Fast Fashion attracted many people because it can be obtained at any time and the marketed prices tend to be cheap. This mode focuses on speed and low production costs in order to produce a new collection inspired by the latest celebrity style trends. The problem is, this mode is considered to have broken through a series of codes of conduct, ranging from labor to environmental issues.


When fashion actors focus on the race supplying stock to thousands of boutiques abroad with products according to trends, cheap labor is deployed in third world countries such as Bangladesh, Cambodia and Indonesia. Unfortunately, safety, hours of work, and decent wages for workers are often ignored by producers. In addition, fast fashion production activities also have a major impact on the environment.


The Negative Impact of Fast Fashion on the Environment and Humans

The fashion cycle is no longer guided by the four seasons. In just 6-8 weeks we can change styles with new ones. However, the environmental perspective has been neglected because of the pressure to reduce costs and time to get new products, from the production process to the sales outlets. This mode is criticized for negatively impacting the environment, water pollution, the use of toxic chemicals, and increased levels of textile waste.


Colorful fabrics, prints and finishing fashion fashions are many of which are using toxic chemicals. Textile dyeing is the second largest pollutant in the world — after agriculture — to the cleanliness of water. A number of brand products that have been tested and declared to contain hazardous chemicals are suppressed with the Greenpeace Detox Campaign so they immediately remove toxic chemicals from their supply chain.


Countries in the world prohibit or strictly regulate the use of toxic, bio-accumulative, hormonal and carcinogenic substances. The most popular fabric used to make clothing is polyester. However, this cloth will shed the microfiber when washed in the washing machine and it will increase the plastic content in the oceans.


Microfiber cannot be decomposed completely so that it becomes a serious threat to aquatic biota. The substance may be consumed by plankton which then make a food chain with fish and shellfish and finally eaten by humans. This will adversely affect human health.


In the documentary film titled The True Cost illustrated how terrible the impact caused by the use of chemicals in human health. In the film is told a US cotton farmer who suffered from brain tumors and farm children who are disabled from birth due to use of toxic chemicals when farming cotton.

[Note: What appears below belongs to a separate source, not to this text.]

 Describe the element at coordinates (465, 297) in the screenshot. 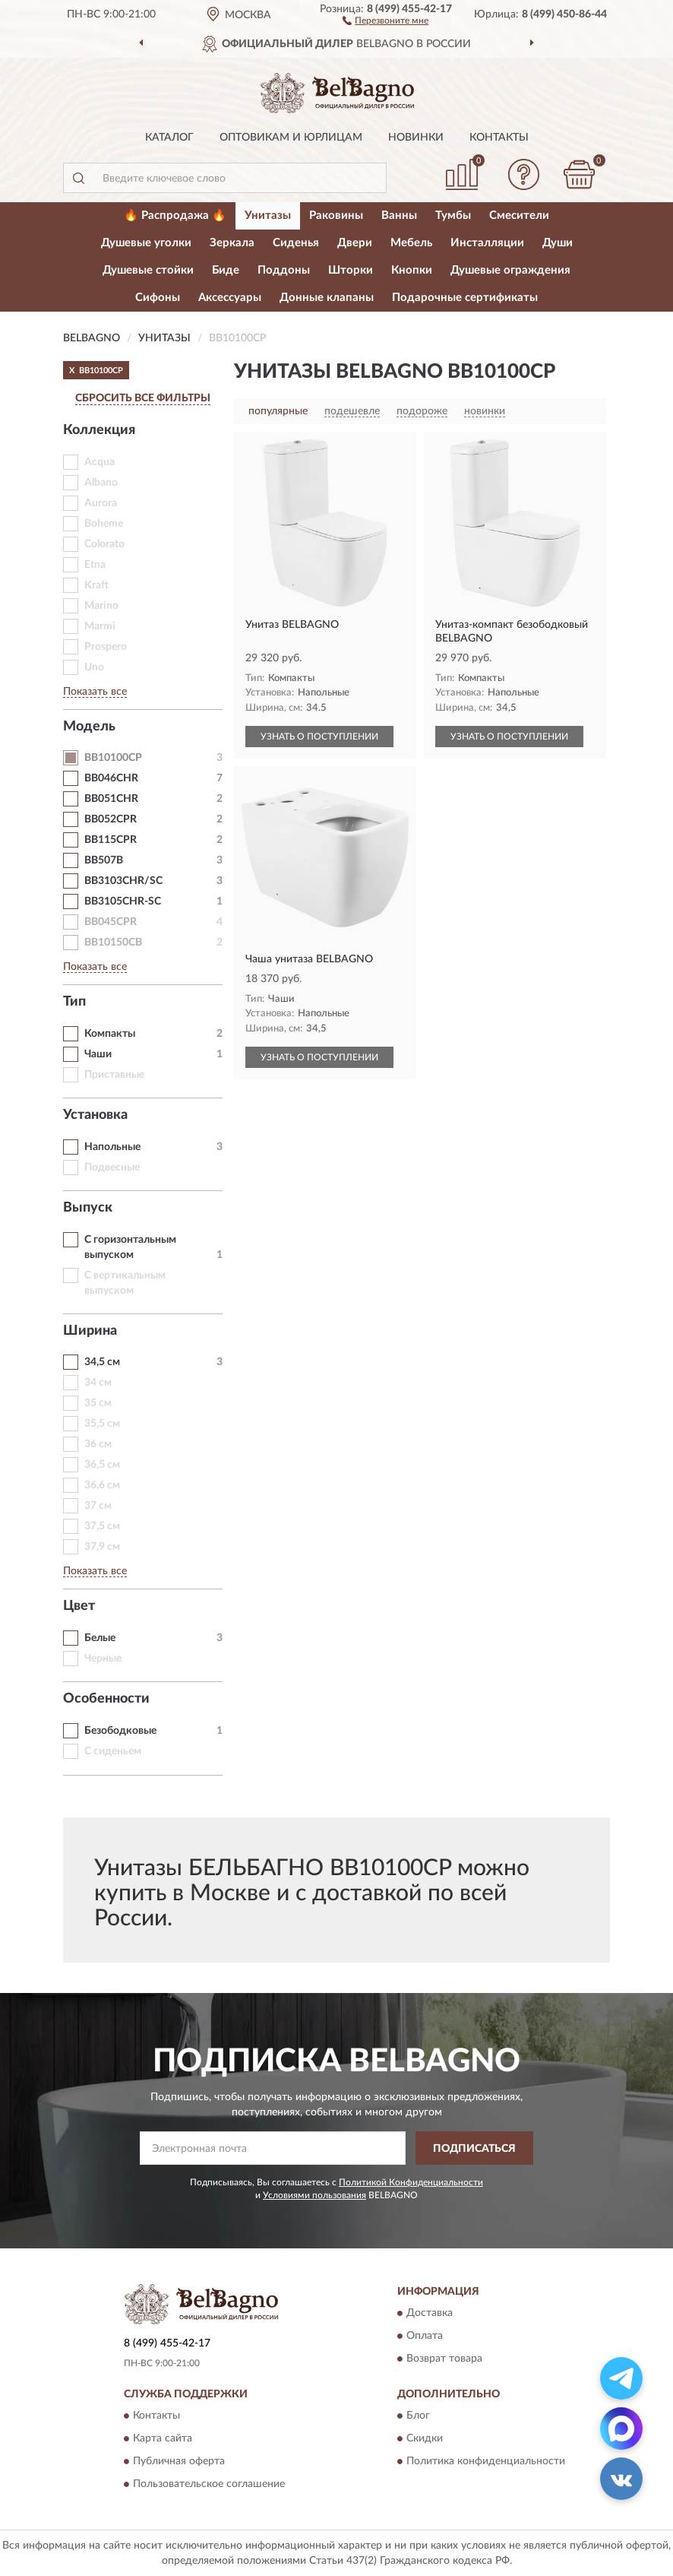

I see `Подарочные сертификаты` at that location.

Cotton trees require high water and pesticides to grow so they do not experience crop failure. However, some brands have switched to organic cotton, such as H & M and Inditex. Unfortunately, the total number of organic cotton users is only less than one percent.

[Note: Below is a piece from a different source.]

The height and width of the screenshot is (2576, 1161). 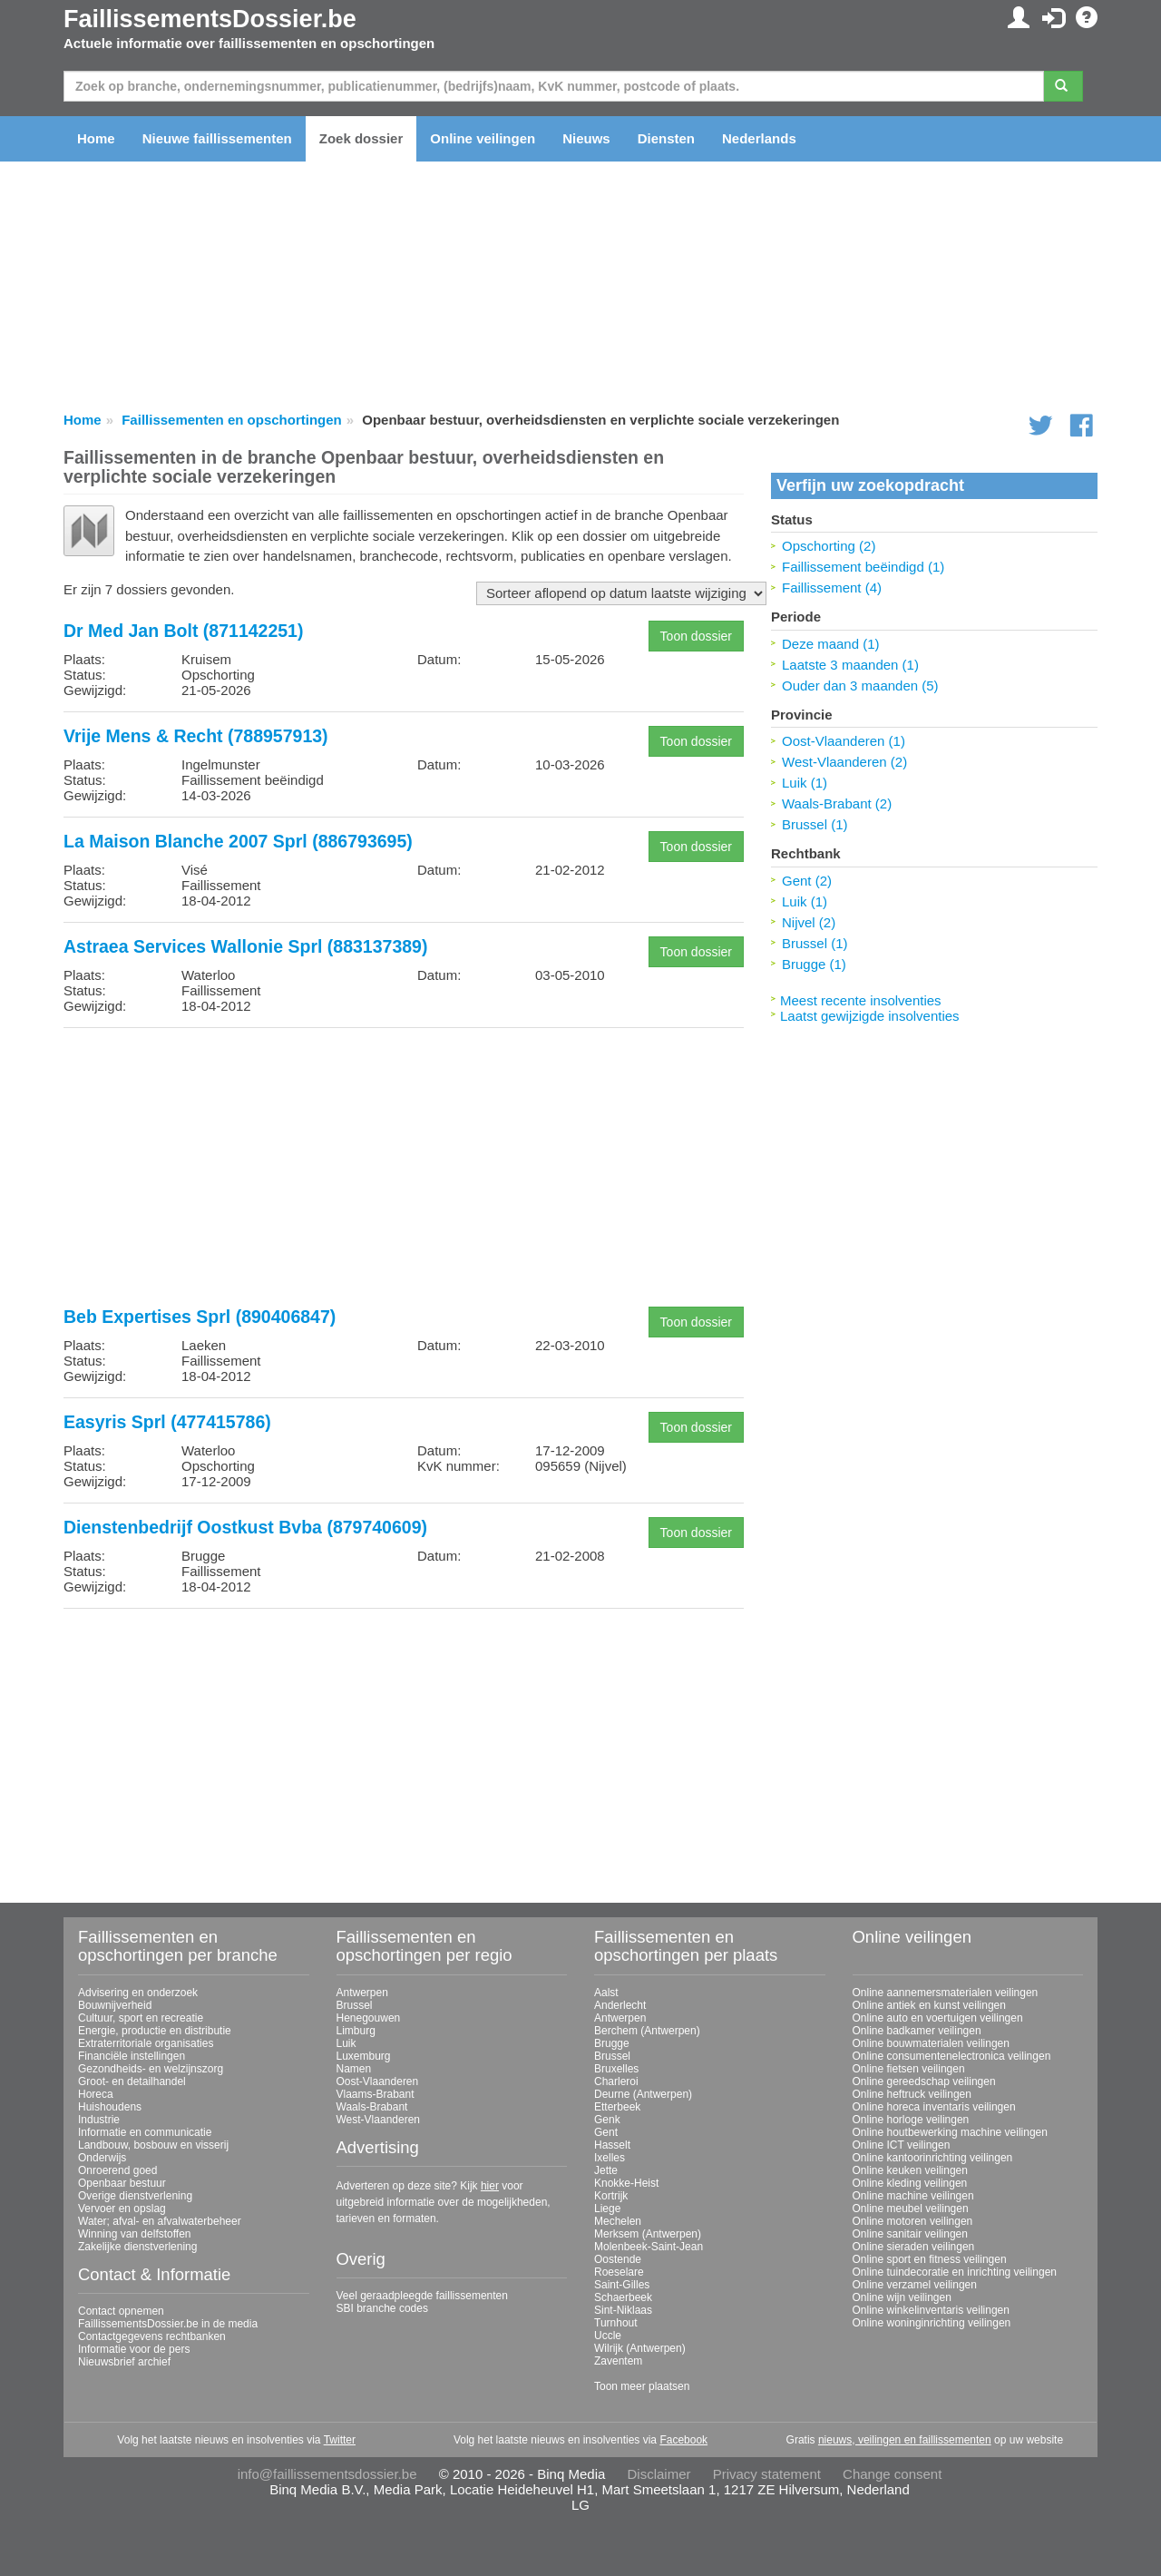 What do you see at coordinates (403, 1169) in the screenshot?
I see `[Advertisement]` at bounding box center [403, 1169].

Fast Fashion Threatens the Environment

The fashion industry is worth up to $ 2.5 trillion and the industry is one of the largest water users globally. The UN Economic Commission for Europe (UNECE) notes that producing a cotton shirt requires 2,700 liters of water-the equivalent of a person’s drinking water for 2.5 years.


Fashion now tops the agenda for UNECE. The agency intends to promote economic integration and cooperation among its member states, which include European countries, the US, Canada, Israel, and some countries in Central Asia.


At the event held on March 1 in Geneva, UNECE warned that fashion industry practices that continue to produce cheap disposable clothing are “environmental and social emergencies”. During the event UNECE invited several different UN organizations and representatives from the fashion industry.


The event was held to discuss fashion issues and potential solutions. UNECE, through its executive secretary, said that there is a need for a change in the fashion industry so that the impact it provides is no longer threatening the surrounding environment and society.


Based on the ClimateWorks Foundation and Quantis (sustainability consultants) report released last February, the apparel and footwear industries both account for 8% of the world’s greenhouse gas emissions and clothing climate impacts will increase by 49% by 2030 if no changes are made to fast.


Therefore, consumers should be more conscious at every stage of the buying process, from buying smarter, maintaining and repairing goods, recycling, and finally disposing responsibly. All this is done so that clothes can be used longer. Fast fashion industry is also expected to pay more attention to its supply chain.